Some games will look better on PS3 but I imagine 360 will look better at least for the time being until developers can get the most of the PS3.

But there have been a few reports on the net about 360 having better graphics in quite a few games.


----------



## Lloyd71 (Aug 21, 2008)

mainsy said:


> versatility is key here too. i watch hd films straight off my pc streamed through my router to the ps3 then on to my plasma with no issues whatsoever.
> 
> i can also access my photos and entire itunes playlist instantly.
> so as a media centre it works excellently.


I can do all of this on my 360 using my iMac. Something my PS3 can't do, annoyingly. It's worth the price for the Blu Ray player alone though IMO.


----------



## HC1001 (May 27, 2007)

mainsy said:


> versatility is key here too. i watch hd films straight off my pc streamed through my router to the ps3 then on to my plasma with no issues whatsoever.
> 
> i can also access my photos and entire itunes playlist instantly.
> so as a media centre it works excellently.

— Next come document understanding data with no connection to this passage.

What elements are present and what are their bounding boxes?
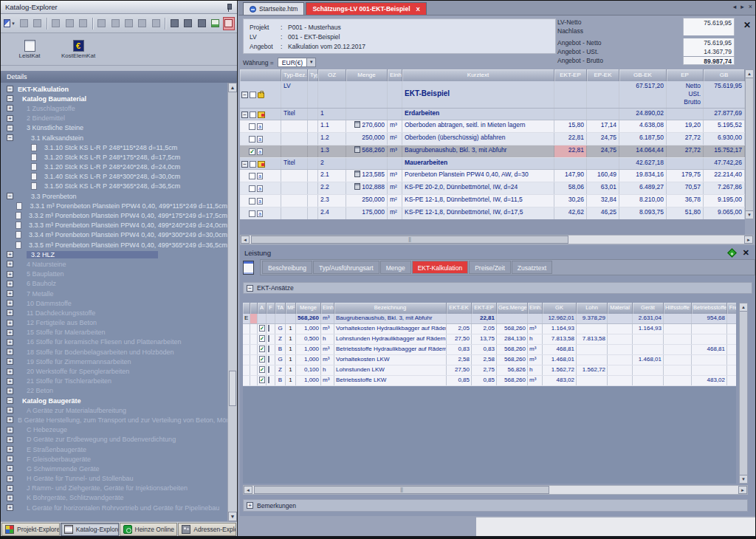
checkbox-a-icon[interactable]: ✓ xyxy=(259,346,265,352)
tree-expand-icon[interactable]: − xyxy=(7,193,13,199)
ekt-detail-row[interactable]: ✓ B 1 1,000 m³ Betriebsstoffe Hydraulikb… xyxy=(243,345,736,355)
tree-expand-icon[interactable]: + xyxy=(7,407,13,413)
column-header-einh2[interactable]: Einh. xyxy=(528,303,543,314)
row-check-icon[interactable] xyxy=(249,136,255,143)
view-icon[interactable] xyxy=(96,17,108,30)
lv-position-row[interactable]: a 2.2 102,888 m² KS-PE 20-2,0, Dünnbettm… xyxy=(240,182,745,195)
nav-back-icon[interactable]: ◂ xyxy=(733,3,737,10)
column-header-ta[interactable]: TA xyxy=(275,303,286,314)
tree-expand-icon[interactable]: − xyxy=(7,134,13,141)
row-check-icon[interactable] xyxy=(249,123,255,130)
checkbox-a-icon[interactable]: ✓ xyxy=(259,366,265,373)
tree-expand-icon[interactable]: + xyxy=(7,115,13,122)
tree-scrollbar[interactable]: ▲ ▼ xyxy=(227,83,237,521)
tree-expand-icon[interactable]: + xyxy=(7,504,13,511)
kostelemkat-button[interactable]: € KostElemKat xyxy=(57,35,100,63)
tree-item[interactable]: − 3.3 Porenbeton xyxy=(1,191,227,201)
lv-position-row[interactable]: a 1.2 250,000 m² Oberboden (überschüssig… xyxy=(240,133,745,145)
scroll-right-icon[interactable]: ► xyxy=(744,236,753,244)
row-check-icon[interactable] xyxy=(249,173,255,179)
tree-item[interactable]: 3.3.3 m³ Porenbeton Planstein PPW4 0,40,… xyxy=(1,221,227,230)
tree-item[interactable]: − Katalog Baumaterial xyxy=(1,94,227,103)
close-header-icon[interactable]: ✕ xyxy=(743,20,751,30)
column-header-gb-ek[interactable]: GB-EK xyxy=(619,69,667,81)
tree-item[interactable]: + 10 Dämmstoffe xyxy=(1,298,227,308)
tree-item[interactable]: − Katalog Baugeräte xyxy=(1,396,227,405)
tree-expand-icon[interactable]: + xyxy=(7,485,13,492)
checkbox-a-icon[interactable]: ✓ xyxy=(259,356,265,363)
currency-dropdown[interactable]: EUR(€) ▼ xyxy=(278,58,316,67)
column-header-hilf[interactable]: Hilfsstoffe xyxy=(664,303,692,314)
ekt-detail-row[interactable]: ✓ G 1 1,000 m³ Vorhaltekosten Hydraulikb… xyxy=(243,324,736,334)
scroll-thumb[interactable] xyxy=(251,236,568,244)
grid-icon[interactable] xyxy=(150,17,162,30)
tree-item[interactable]: − 3.1 Kalksandstein xyxy=(1,133,227,143)
tab-heinze-online[interactable]: Heinze Online xyxy=(120,523,178,536)
chevron-down-icon[interactable]: ▼ xyxy=(306,58,315,66)
column-header-a[interactable]: A xyxy=(258,303,267,314)
lv-position-row[interactable]: a 2.1 123,585 m³ Porenbeton Planstein PP… xyxy=(240,170,745,182)
tree-item[interactable]: + 1 Zuschlagstoffe xyxy=(1,103,227,113)
tree-expand-icon[interactable]: + xyxy=(7,281,13,287)
tree-item[interactable]: 3.1.50 Stck KS L-R P 248*365*248, d=36,5… xyxy=(1,182,227,191)
tree-expand-icon[interactable]: + xyxy=(7,416,13,423)
scroll-left-icon[interactable]: ◄ xyxy=(244,486,252,494)
quantity-calc-icon[interactable] xyxy=(354,146,360,153)
tree-expand-icon[interactable]: + xyxy=(7,368,13,375)
checkbox-f-icon[interactable] xyxy=(268,335,269,342)
lv-titel-row[interactable]: − Titel 1 Erdarbeiten 24.890,02 27.877,6… xyxy=(240,109,745,120)
column-header-menge[interactable]: Menge xyxy=(346,69,388,81)
tree-expand-icon[interactable]: + xyxy=(7,300,13,306)
leistkat-button[interactable]: LeistKat xyxy=(8,35,51,63)
tree-expand-icon[interactable]: + xyxy=(7,261,13,267)
scroll-up-icon[interactable]: ▲ xyxy=(740,303,747,312)
lv-position-row[interactable]: ✓ a 1.3 568,260 m³ Baugrubenaushub, Bkl.… xyxy=(240,145,745,158)
tab-beschreibung[interactable]: Beschreibung xyxy=(262,261,312,274)
tree-item[interactable]: + 20 Werkstoffe für Spenglerarbeiten xyxy=(1,366,227,376)
column-header-oz[interactable]: OZ xyxy=(318,69,346,81)
tree-expand-icon[interactable]: + xyxy=(7,476,13,482)
tab-schaetzungs-lv[interactable]: Schätzungs-LV 001-EKT-Beispiel X xyxy=(306,2,426,15)
tree-expand-icon[interactable]: − xyxy=(7,95,13,102)
tree-item[interactable]: + B Geräte Herstellung, zum Transport un… xyxy=(1,415,227,425)
tree-item[interactable]: + E Straßenbaugeräte xyxy=(1,444,227,454)
lv-position-row[interactable]: a 2.4 175,000 m² KS-PE 12-1,8, Dünnbettm… xyxy=(240,207,745,220)
dock-diamond-icon[interactable] xyxy=(727,248,737,258)
tree-item[interactable]: 3.3.1 m³ Porenbeton Planstein PPW4 0,40,… xyxy=(1,201,227,210)
tab-katalog-explorer[interactable]: Katalog-Explorer xyxy=(61,523,119,536)
tree-expand-icon[interactable]: + xyxy=(7,388,13,394)
scroll-up-icon[interactable]: ▲ xyxy=(746,70,753,78)
tree-item[interactable]: + J Ramm- und Ziehgeräte, Geräte für Inj… xyxy=(1,484,227,493)
link-icon[interactable] xyxy=(137,17,148,30)
tree-expand-icon[interactable]: − xyxy=(7,125,13,131)
checkbox-f-icon[interactable] xyxy=(268,366,269,373)
quantity-calc-icon[interactable] xyxy=(354,171,360,177)
percent-icon[interactable] xyxy=(109,17,121,30)
lv-titel-row[interactable]: − Titel 2 Mauerarbeiten 42.627,18 47.742… xyxy=(240,158,745,170)
tree-expand-icon[interactable]: + xyxy=(7,358,13,365)
lv-position-row[interactable]: a 1.1 270,600 m³ Oberboden abtragen, sei… xyxy=(240,120,745,133)
ekt-ansaetze-section-header[interactable]: − EKT-Ansätze xyxy=(243,282,752,294)
column-header-f[interactable]: F xyxy=(267,303,275,314)
tab-ekt-kalkulation[interactable]: EKT-Kalkulation xyxy=(412,261,468,274)
ekt-detail-row[interactable]: ✓ Z 1 0,100 h Lohnstunden LKW 27,50 2,75… xyxy=(243,365,736,376)
scroll-thumb[interactable] xyxy=(254,486,549,494)
checkbox-f-icon[interactable] xyxy=(268,346,269,352)
tree-item[interactable]: + L Geräte für horizontalen Rohrvortrieb… xyxy=(1,503,227,512)
expand-box-icon[interactable]: − xyxy=(241,111,248,118)
ekt-vscrollbar[interactable]: ▲ ▼ xyxy=(739,303,748,484)
tab-projekt-explorer[interactable]: Projekt-Explorer xyxy=(1,523,60,536)
tree-expand-icon[interactable]: + xyxy=(7,427,13,433)
checkbox-a-icon[interactable]: ✓ xyxy=(259,325,265,332)
nav-forward-icon[interactable]: ▸ xyxy=(740,3,744,10)
column-header-typbez[interactable]: Typ-Bez. xyxy=(281,69,308,81)
tree-item[interactable]: + 18 Stoffe für Bodenbelagsarbeiten und … xyxy=(1,347,227,357)
row-check-icon[interactable] xyxy=(249,198,255,205)
tab-preise-zeit[interactable]: Preise/Zeit xyxy=(469,261,511,274)
column-header-ep[interactable]: EP xyxy=(667,69,704,81)
checkbox-a-icon[interactable]: ✓ xyxy=(259,335,265,342)
tree-expand-icon[interactable]: + xyxy=(7,309,13,316)
tree-item[interactable]: + G Schwimmende Geräte xyxy=(1,464,227,473)
edit-item-icon[interactable] xyxy=(18,17,30,30)
quantity-calc-icon[interactable] xyxy=(354,121,360,128)
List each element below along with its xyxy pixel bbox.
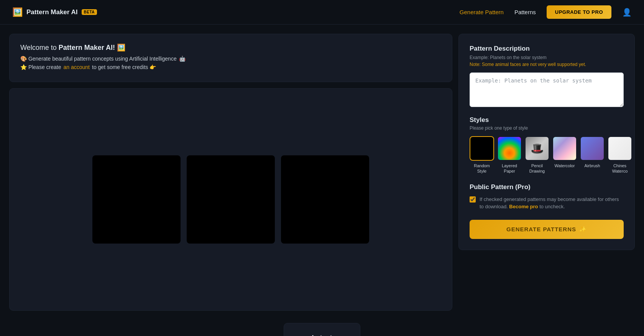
- chinese-thumb-visual: [608, 137, 631, 160]
- public-desc: If checked generated patterns may become…: [480, 196, 624, 211]
- preview-box: [9, 88, 452, 311]
- checkbox-wrapper: [470, 196, 476, 204]
- preview-card-2: [187, 155, 275, 244]
- style-label-airbrush: Airbrush: [585, 163, 600, 168]
- welcome-title: Welcome to Pattern Maker AI! 🖼️: [20, 43, 441, 52]
- style-thumb-chinese: [608, 136, 632, 161]
- style-thumb-random: [470, 136, 494, 161]
- welcome-bold: Pattern Maker AI!: [59, 44, 115, 51]
- styles-hint: Please pick one type of style: [470, 125, 624, 131]
- welcome-line1: 🎨 Generate beautiful pattern concepts us…: [20, 56, 441, 62]
- style-thumb-airbrush: [580, 136, 605, 161]
- generate-icon: ✨: [579, 226, 587, 233]
- style-label-random: Random Style: [470, 163, 494, 174]
- airbrush-thumb-visual: [581, 137, 604, 160]
- logo-icon: 🖼️: [12, 7, 23, 17]
- watercolor-thumb-visual: [553, 137, 576, 160]
- style-label-chinese: Chines Waterco: [608, 163, 632, 174]
- main-container: Welcome to Pattern Maker AI! 🖼️ 🎨 Genera…: [0, 25, 644, 311]
- user-icon[interactable]: 👤: [622, 8, 632, 17]
- logo-text: Pattern Maker AI: [26, 8, 78, 16]
- header: 🖼️ Pattern Maker AI BETA Generate Patter…: [0, 0, 644, 25]
- nav-generate-pattern[interactable]: Generate Pattern: [460, 9, 504, 15]
- welcome-box: Welcome to Pattern Maker AI! 🖼️ 🎨 Genera…: [9, 34, 452, 82]
- generate-button[interactable]: GENERATE PATTERNS ✨: [470, 220, 624, 239]
- description-section: Pattern Description Example: Planets on …: [470, 45, 624, 116]
- style-item-pencil[interactable]: 🎩 Pencil Drawing: [525, 136, 549, 174]
- welcome-line2-prefix: ⭐ Please create: [20, 64, 61, 70]
- upgrade-button[interactable]: UPGRADE TO PRO: [547, 5, 611, 19]
- description-hint: Example: Planets on the solar system: [470, 55, 624, 60]
- description-title: Pattern Description: [470, 45, 624, 53]
- beta-badge: BETA: [82, 9, 97, 15]
- welcome-line2: ⭐ Please create an account to get some f…: [20, 64, 441, 70]
- style-thumb-layered: [497, 136, 522, 161]
- welcome-line1-text: 🎨 Generate beautiful pattern concepts us…: [20, 56, 177, 62]
- style-thumb-pencil: 🎩: [525, 136, 549, 161]
- latest-box: Latest Patterns: [284, 323, 360, 336]
- style-item-random[interactable]: Random Style: [470, 136, 494, 174]
- style-item-airbrush[interactable]: Airbrush: [580, 136, 605, 174]
- style-thumb-watercolor: [552, 136, 577, 161]
- styles-title: Styles: [470, 116, 624, 124]
- preview-grid: [92, 155, 369, 244]
- style-label-pencil: Pencil Drawing: [525, 163, 549, 174]
- left-panel: Welcome to Pattern Maker AI! 🖼️ 🎨 Genera…: [9, 34, 452, 311]
- account-link[interactable]: an account: [64, 64, 90, 70]
- public-pattern-section: Public Pattern (Pro) If checked generate…: [470, 183, 624, 211]
- nav-patterns[interactable]: Patterns: [514, 9, 536, 15]
- latest-title: Latest Patterns: [307, 334, 337, 336]
- styles-section: Styles Please pick one type of style Ran…: [470, 116, 624, 174]
- preview-card-3: [281, 155, 369, 244]
- style-label-layered: Layered Paper: [497, 163, 522, 174]
- welcome-emoji: 🖼️: [117, 44, 125, 51]
- latest-section: Latest Patterns: [0, 311, 644, 336]
- layered-thumb-visual: [498, 137, 521, 160]
- right-panel: Pattern Description Example: Planets on …: [458, 34, 635, 250]
- pencil-thumb-emoji: 🎩: [531, 142, 544, 155]
- public-checkbox[interactable]: [470, 196, 476, 203]
- public-title: Public Pattern (Pro): [470, 183, 624, 191]
- preview-card-1: [92, 155, 181, 244]
- public-row: If checked generated patterns may become…: [470, 196, 624, 211]
- logo-area: 🖼️ Pattern Maker AI BETA: [12, 7, 97, 17]
- generate-label: GENERATE PATTERNS: [506, 226, 576, 232]
- description-note: Note: Some animal faces are not very wel…: [470, 62, 624, 67]
- become-pro-link[interactable]: Become pro: [509, 204, 538, 209]
- styles-grid: Random Style Layered Paper 🎩: [470, 136, 624, 174]
- style-label-watercolor: Watercolor: [555, 163, 575, 168]
- welcome-prefix: Welcome to: [20, 44, 59, 51]
- welcome-line1-emoji: 🤖: [179, 56, 186, 62]
- style-item-layered[interactable]: Layered Paper: [497, 136, 522, 174]
- pencil-thumb-visual: 🎩: [526, 137, 549, 160]
- description-input[interactable]: [470, 72, 624, 107]
- public-link-suffix: to uncheck.: [539, 204, 565, 209]
- style-item-chinese[interactable]: Chines Waterco: [608, 136, 632, 174]
- style-item-watercolor[interactable]: Watercolor: [552, 136, 577, 174]
- header-nav: Generate Pattern Patterns UPGRADE TO PRO…: [460, 5, 632, 19]
- welcome-line2-suffix: to get some free credits 👉: [92, 64, 156, 70]
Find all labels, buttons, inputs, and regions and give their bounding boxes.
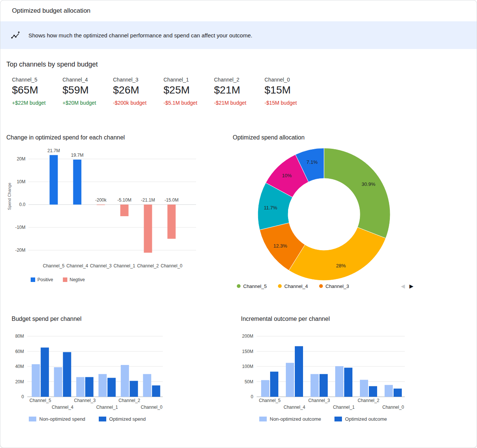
spend-change-legend: Positive Negtive bbox=[31, 277, 210, 282]
channel-budget-value: $26M bbox=[113, 84, 163, 96]
legend-label: Non-optimized spend bbox=[39, 416, 85, 422]
svg-text:10M: 10M bbox=[17, 179, 25, 184]
svg-text:Channel_1: Channel_1 bbox=[96, 405, 118, 410]
spend-change-chart-title: Change in optimized spend for each chann… bbox=[6, 134, 210, 142]
banner-text: Shows how much the optimized channel per… bbox=[28, 32, 252, 39]
nonoptimized-outcome-swatch bbox=[259, 417, 267, 421]
svg-text:Channel_0: Channel_0 bbox=[382, 405, 404, 410]
channel-card: Channel_0 $15M -$15M budget bbox=[265, 77, 315, 106]
svg-text:12.3%: 12.3% bbox=[273, 243, 287, 249]
svg-text:Channel_5: Channel_5 bbox=[30, 398, 51, 403]
spend-allocation-donut: 30.9%28%12.3%11.7%10%7.1% bbox=[233, 145, 427, 282]
legend-label: Channel_3 bbox=[325, 283, 349, 289]
incremental-outcome-plot: 050M100M150M200MChannel_5Channel_4Channe… bbox=[241, 328, 409, 411]
card-header: Optimized budget allocation bbox=[0, 0, 477, 21]
channel-name: Channel_3 bbox=[113, 77, 163, 83]
legend-pager: ◀ ▶ bbox=[401, 283, 413, 289]
svg-text:Channel_2: Channel_2 bbox=[358, 398, 379, 403]
svg-text:Channel_3: Channel_3 bbox=[74, 398, 96, 403]
channel-budget-delta: -$200k budget bbox=[113, 100, 163, 106]
channel-3-swatch bbox=[319, 284, 323, 288]
legend-prev-icon[interactable]: ◀ bbox=[401, 283, 405, 289]
svg-text:Channel_2: Channel_2 bbox=[119, 398, 140, 403]
svg-text:-20M: -20M bbox=[15, 248, 25, 253]
channel-name: Channel_4 bbox=[62, 77, 113, 83]
page-title: Optimized budget allocation bbox=[12, 7, 91, 15]
legend-label: Optimized outcome bbox=[345, 416, 387, 422]
svg-text:7.1%: 7.1% bbox=[306, 159, 318, 165]
spend-allocation-chart: Optimized spend allocation 30.9%28%12.3%… bbox=[233, 134, 420, 289]
svg-text:40M: 40M bbox=[15, 364, 24, 369]
channel-name: Channel_5 bbox=[12, 77, 62, 83]
channel-budget-delta: -$15M budget bbox=[265, 100, 315, 106]
svg-text:28%: 28% bbox=[336, 263, 346, 269]
legend-next-icon[interactable]: ▶ bbox=[409, 283, 413, 289]
nonoptimized-spend-swatch bbox=[29, 417, 36, 421]
svg-text:21.7M: 21.7M bbox=[48, 148, 60, 153]
svg-text:200M: 200M bbox=[242, 334, 253, 339]
channel-budget-delta: -$21M budget bbox=[214, 100, 265, 106]
svg-text:Channel_3: Channel_3 bbox=[90, 263, 111, 269]
svg-text:-200k: -200k bbox=[95, 197, 107, 203]
channel-budget-delta: +$20M budget bbox=[62, 100, 113, 106]
svg-text:0.0: 0.0 bbox=[19, 202, 25, 207]
svg-text:Channel_0: Channel_0 bbox=[160, 263, 182, 269]
channel-budget-delta: -$5.1M budget bbox=[163, 100, 214, 106]
svg-text:Channel_3: Channel_3 bbox=[308, 398, 330, 403]
incremental-outcome-chart: Incremental outcome per channel 050M100M… bbox=[241, 315, 409, 422]
legend-label: Optimized spend bbox=[109, 416, 146, 422]
svg-text:-15.0M: -15.0M bbox=[165, 197, 178, 203]
legend-label: Negtive bbox=[70, 277, 85, 282]
negative-swatch bbox=[63, 277, 67, 282]
channel-card: Channel_2 $21M -$21M budget bbox=[214, 77, 265, 106]
svg-text:Channel_1: Channel_1 bbox=[113, 263, 135, 269]
svg-text:50M: 50M bbox=[245, 379, 253, 384]
svg-text:Channel_5: Channel_5 bbox=[43, 263, 64, 269]
budget-spend-chart: Budget spend per channel 020M40M60M80MCh… bbox=[12, 315, 169, 422]
channel-card: Channel_3 $26M -$200k budget bbox=[113, 77, 163, 106]
svg-text:150M: 150M bbox=[242, 349, 253, 354]
legend-item-channel-3: Channel_3 bbox=[319, 283, 360, 289]
channel-name: Channel_2 bbox=[214, 77, 265, 83]
channel-budget-value: $15M bbox=[265, 84, 315, 96]
budget-spend-plot: 020M40M60M80MChannel_5Channel_4Channel_3… bbox=[12, 328, 169, 411]
svg-text:0: 0 bbox=[251, 394, 253, 399]
spend-allocation-chart-title: Optimized spend allocation bbox=[233, 134, 420, 142]
legend-item-channel-4: Channel_4 bbox=[278, 283, 319, 289]
positive-swatch bbox=[31, 277, 35, 282]
svg-text:20M: 20M bbox=[17, 156, 25, 162]
legend-item-negative: Negtive bbox=[63, 277, 85, 282]
svg-text:Spend Change: Spend Change bbox=[7, 182, 12, 210]
svg-text:Channel_1: Channel_1 bbox=[333, 405, 355, 410]
legend-item-optimized-outcome: Optimized outcome bbox=[334, 416, 387, 422]
svg-text:20M: 20M bbox=[15, 379, 24, 384]
svg-text:100M: 100M bbox=[242, 364, 253, 369]
svg-text:Channel_0: Channel_0 bbox=[141, 405, 162, 410]
legend-label: Channel_5 bbox=[243, 283, 267, 289]
optimized-outcome-swatch bbox=[334, 417, 342, 421]
svg-text:30.9%: 30.9% bbox=[361, 181, 375, 187]
info-banner: Shows how much the optimized channel per… bbox=[0, 21, 477, 49]
svg-text:Channel_5: Channel_5 bbox=[259, 398, 281, 403]
legend-item-nonoptimized-spend: Non-optimized spend bbox=[29, 416, 85, 422]
legend-label: Channel_4 bbox=[284, 283, 308, 289]
legend-item-positive: Positive bbox=[31, 277, 53, 282]
svg-text:80M: 80M bbox=[15, 334, 24, 339]
insights-icon bbox=[10, 30, 20, 40]
top-channels-cards: Channel_5 $65M +$22M budget Channel_4 $5… bbox=[12, 77, 315, 106]
legend-label: Positive bbox=[37, 277, 53, 282]
channel-name: Channel_1 bbox=[163, 77, 214, 83]
svg-text:60M: 60M bbox=[15, 349, 24, 354]
budget-spend-chart-title: Budget spend per channel bbox=[12, 315, 169, 323]
channel-card: Channel_1 $25M -$5.1M budget bbox=[163, 77, 214, 106]
svg-text:-5.10M: -5.10M bbox=[117, 197, 131, 203]
svg-text:Channel_4: Channel_4 bbox=[66, 263, 88, 269]
top-channels-heading: Top channels by spend budget bbox=[6, 61, 98, 68]
legend-label: Non-optimized outcome bbox=[270, 416, 321, 422]
svg-text:-21.1M: -21.1M bbox=[141, 197, 155, 203]
channel-card: Channel_4 $59M +$20M budget bbox=[62, 77, 113, 106]
optimized-spend-swatch bbox=[99, 417, 106, 421]
legend-item-nonoptimized-outcome: Non-optimized outcome bbox=[259, 416, 321, 422]
channel-5-swatch bbox=[237, 284, 241, 288]
channel-card: Channel_5 $65M +$22M budget bbox=[12, 77, 62, 106]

Mainsy, can you show or tell me how you do that?? I know you can but do not have a clue what to do.

Cheers

Howard

:thumb::thumb:


----------



## mainsy (May 27, 2008)

HC1001 said:


> Mainsy, can you show or tell me how you do that?? I know you can but do not have a clue what to do.
> 
> Cheers
> 
> ...


if you are wireless you can stream hd films but may encounter some stuttering, i use a wired connection so this doesn't happen.

right make sure you open a port on your router so it can send to your ps3 (if you game online this should already be done)

think you need windows media player 11? or above to share media. open wmp then click on the drop down menu under the library tab.
click on media sharing, tick the share my media to box, then click on your ps3, it might show as unknown device.
then click allow and then apply.
go to your ps3 and go into settings>network settings>media server connection then enable that.
then in your video, music or photo menu icon click on search for media servers. hopefully it will detect your pc.

if this doesn't work you can install tversity
not gonna explain all this but this will be of help

http://forums.tversity.com/viewforum.php?f=28

give it a go :thumb:


----------



## HC1001 (May 27, 2007)

Just watched one of my movies on my PC downstairs!! Thanks Mainsy, instructions spot on, It was sooooooooooooo easy to do.

Now I can also listen to loads of my music whilst on my Xbox.

Cheers

:thumb::thumb:


----------